Some plants, like certain wasp-pollinated orchids, trick the animals into thinking that the flowers are members of the opposite sex. In this case, the wasps attempt reproduction with the flowers and get covered with pollen before moving on to the next flower to try again.

Fly-pollinated plants smell like toilets or rotten meat in order to attract mama flies in search of a good place to lay their eggs.

Bat- and moth-pollinated flowers are usually white so they’ll be more visible at night, which is when they open.

When pollen arrives at the stigma of a flower, each pollen grain grows a long tube called a pollen tube. The pollen tube grows down through the flower’s style so the sperm cells inside the pollen can be delivered right to the ovules inside the flower’s ovary.

Figure 20-4:Parts of a flower and sexual reproduction in angiosperms.
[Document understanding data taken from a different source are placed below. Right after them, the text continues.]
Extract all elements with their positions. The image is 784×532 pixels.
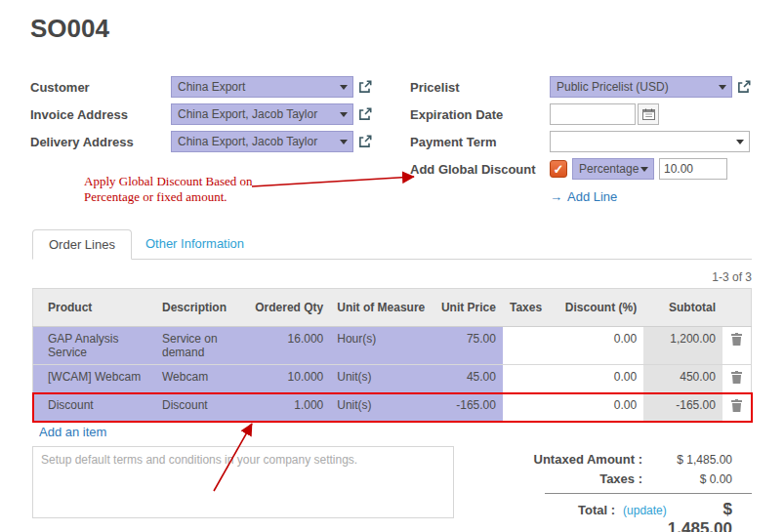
payment-term-select[interactable] [550, 131, 750, 152]
delete-row-icon[interactable] [729, 398, 744, 416]
cell-discount[interactable]: 0.00 [558, 327, 643, 365]
header-unit-of-measure[interactable]: Unit of Measure [330, 289, 434, 327]
global-discount-label: Add Global Discount [410, 162, 550, 177]
expiration-date-label: Expiration Date [410, 107, 550, 122]
header-product[interactable]: Product [33, 289, 156, 327]
cell-subtotal: 450.00 [643, 365, 722, 393]
expiration-date-input[interactable] [550, 103, 636, 125]
pricelist-label: Pricelist [410, 80, 550, 95]
pricelist-select[interactable]: Public Pricelist (USD) [550, 76, 732, 98]
totals-divider [545, 493, 752, 494]
discount-amount-input[interactable] [659, 158, 727, 180]
tab-order-lines[interactable]: Order Lines [32, 229, 132, 260]
add-line-button[interactable]: → Add Line [550, 189, 617, 204]
customer-field-row: Customer China Export [30, 76, 409, 98]
pricelist-external-link-icon[interactable] [736, 79, 753, 96]
cell-product[interactable]: Discount [33, 393, 156, 422]
delivery-address-external-link-icon[interactable] [357, 134, 374, 150]
untaxed-amount-value: $ 1,485.00 [642, 453, 752, 467]
tab-other-information[interactable]: Other Information [132, 228, 258, 259]
cell-description[interactable]: Discount [155, 393, 248, 422]
cell-discount[interactable]: 0.00 [558, 393, 643, 422]
discount-type-select[interactable]: Percentage [572, 158, 654, 180]
cell-taxes[interactable] [503, 327, 558, 365]
invoice-address-select[interactable]: China Export, Jacob Taylor [171, 103, 353, 125]
payment-term-label: Payment Term [410, 135, 550, 149]
taxes-value: $ 0.00 [642, 472, 752, 486]
customer-label: Customer [30, 80, 171, 95]
global-discount-field-row: Add Global Discount ✓ Percentage [410, 158, 776, 180]
notebook-tabs: Order Lines Other Information [32, 230, 752, 260]
cell-subtotal: 1,200.00 [643, 327, 722, 365]
global-discount-annotation: Apply Global Discount Based on Percentag… [84, 174, 269, 204]
delivery-address-select[interactable]: China Export, Jacob Taylor [171, 131, 353, 152]
delivery-address-value: China Export, Jacob Taylor [178, 135, 317, 148]
invoice-address-field-row: Invoice Address China Export, Jacob Tayl… [30, 103, 409, 125]
delete-row-icon[interactable] [729, 332, 744, 349]
discount-type-value: Percentage [579, 162, 639, 176]
invoice-address-value: China Export, Jacob Taylor [178, 107, 317, 121]
cell-uom[interactable]: Unit(s) [330, 365, 434, 393]
order-lines-table: Product Description Ordered Qty Unit of … [32, 288, 752, 422]
add-line-label: Add Line [567, 189, 617, 204]
header-unit-price[interactable]: Unit Price [434, 289, 503, 327]
terms-and-conditions-textarea[interactable] [32, 446, 454, 518]
pager[interactable]: 1-3 of 3 [712, 270, 752, 284]
customer-value: China Export [178, 80, 245, 94]
pricelist-value: Public Pricelist (USD) [557, 80, 669, 94]
cell-qty[interactable]: 1.000 [248, 393, 330, 422]
taxes-row: Taxes : $ 0.00 [508, 471, 752, 486]
update-total-link[interactable]: (update) [623, 504, 667, 517]
pricelist-field-row: Pricelist Public Pricelist (USD) [410, 76, 776, 98]
cell-qty[interactable]: 10.000 [248, 365, 330, 393]
table-header-row: Product Description Ordered Qty Unit of … [33, 289, 752, 327]
table-row-discount-highlighted[interactable]: Discount Discount 1.000 Unit(s) -165.00 … [33, 393, 752, 422]
delete-row-icon[interactable] [729, 370, 744, 388]
add-line-arrow-icon: → [550, 189, 562, 204]
cell-price[interactable]: -165.00 [434, 393, 503, 422]
untaxed-amount-row: Untaxed Amount : $ 1,485.00 [508, 452, 752, 467]
sale-order-page: SO004 Customer China Export Invoice Addr… [0, 0, 784, 532]
payment-term-field-row: Payment Term [410, 131, 776, 152]
header-discount[interactable]: Discount (%) [558, 289, 643, 327]
grand-total-value: $ 1,485.00 [667, 500, 752, 532]
totals-panel: Untaxed Amount : $ 1,485.00 Taxes : $ 0.… [508, 452, 752, 532]
header-taxes[interactable]: Taxes [503, 289, 558, 327]
header-ordered-qty[interactable]: Ordered Qty [248, 289, 330, 327]
cell-taxes[interactable] [503, 393, 558, 422]
cell-subtotal: -165.00 [643, 393, 722, 422]
header-subtotal[interactable]: Subtotal [643, 289, 722, 327]
cell-price[interactable]: 45.00 [434, 365, 503, 393]
header-actions [722, 289, 752, 327]
cell-uom[interactable]: Unit(s) [330, 393, 434, 422]
header-description[interactable]: Description [155, 289, 248, 327]
form-right-column: Pricelist Public Pricelist (USD) Expirat… [410, 76, 776, 205]
cell-product[interactable]: GAP Analysis Service [33, 327, 156, 365]
table-row[interactable]: GAP Analysis Service Service on demand 1… [33, 327, 752, 365]
checkmark-icon: ✓ [554, 162, 564, 177]
total-label: Total : [578, 503, 615, 517]
table-row[interactable]: [WCAM] Webcam Webcam 10.000 Unit(s) 45.0… [33, 365, 752, 393]
cell-description[interactable]: Service on demand [155, 327, 248, 365]
cell-uom[interactable]: Hour(s) [330, 327, 434, 365]
untaxed-amount-label: Untaxed Amount : [508, 452, 642, 467]
cell-taxes[interactable] [503, 365, 558, 393]
invoice-address-label: Invoice Address [30, 107, 171, 122]
cell-description[interactable]: Webcam [155, 365, 248, 393]
delivery-address-field-row: Delivery Address China Export, Jacob Tay… [30, 131, 409, 152]
cell-product[interactable]: [WCAM] Webcam [33, 365, 156, 393]
taxes-label: Taxes : [508, 471, 642, 486]
form-left-column: Customer China Export Invoice Address Ch… [30, 76, 409, 158]
customer-external-link-icon[interactable] [357, 79, 374, 96]
total-row: Total : (update) $ 1,485.00 [508, 500, 752, 532]
invoice-address-external-link-icon[interactable] [357, 106, 374, 123]
cell-price[interactable]: 75.00 [434, 327, 503, 365]
global-discount-checkbox[interactable]: ✓ [550, 160, 567, 178]
expiration-date-field-row: Expiration Date [410, 103, 776, 125]
cell-qty[interactable]: 16.000 [248, 327, 330, 365]
calendar-icon[interactable] [638, 103, 659, 125]
add-an-item-link[interactable]: Add an item [32, 419, 113, 445]
page-title: SO004 [30, 14, 109, 44]
customer-select[interactable]: China Export [171, 76, 353, 98]
cell-discount[interactable]: 0.00 [558, 365, 643, 393]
After pollination has occurred, two sperm nuclei enter the ovule (the part of the ovary that contains the egg and develops into the seed after fertilization), and one fuses with an egg to form the zygote. The other sperm joins with two haploid cells inside the ovule, called the polar nuclei, to form a tissue called endosperm that helps support the developing embryo. In flowering plants, the fusion of two sperm cells, one with an egg and one with the polar nuclei, is called double fertilization.

From zygote to embryo

After fertilization, the zygote divides by mitosis to produce an embryo. The first cell division produces two cells: one large, one small. Several more cell divisions occur after that, producing a line of cells called a suspensor. Additional cell divisions form the embryo in such a way that the cells at the bottom grow downward to become roots, and the cells at the top grow upward to become shoots.

The embryo’s hypocotyl, which is attached to the bottom end of the suspensor, becomes the lower part of the stem and the roots. The cotyledons, or seed leaves, develop at the top end of the embryo; they’re temporary structures that serve as nutrient storage sites for the developing plant. After the plant is growing aboveground and can start producing nutrients on its own through photosynthesis, the cotyledons shrink away.

A little protection for the embryo: Seeds

Seeds are protective structures that contain plant embryos and nutritive tissue to support the embryo until it can survive on its own. The endosperm produced during double fertilization provides nutrient material to the developing embryo, tissues from the ovule harden to become the seed coat that protects the embryo, and the ovary of the flower forms a fruit around the seed. After a seed develops, it usually dries out, and its water content drops very low. This low water level keeps the embryo’s metabolism at a minimal level so it can survive on stored food for a long time. So the seeds that you buy in a little packet at the local nursery are very much alive, but they’re in a state similar to that of a hibernating bear.

When seeds are planted in an environment with water, the dry seeds take up water and swell. As water becomes available, the embryo’s metabolism speeds up, and it begins to grow by using the stored food inside the seed. Germination occurs when the seedlings emerge from the seed and begin to grow into a diploid plant.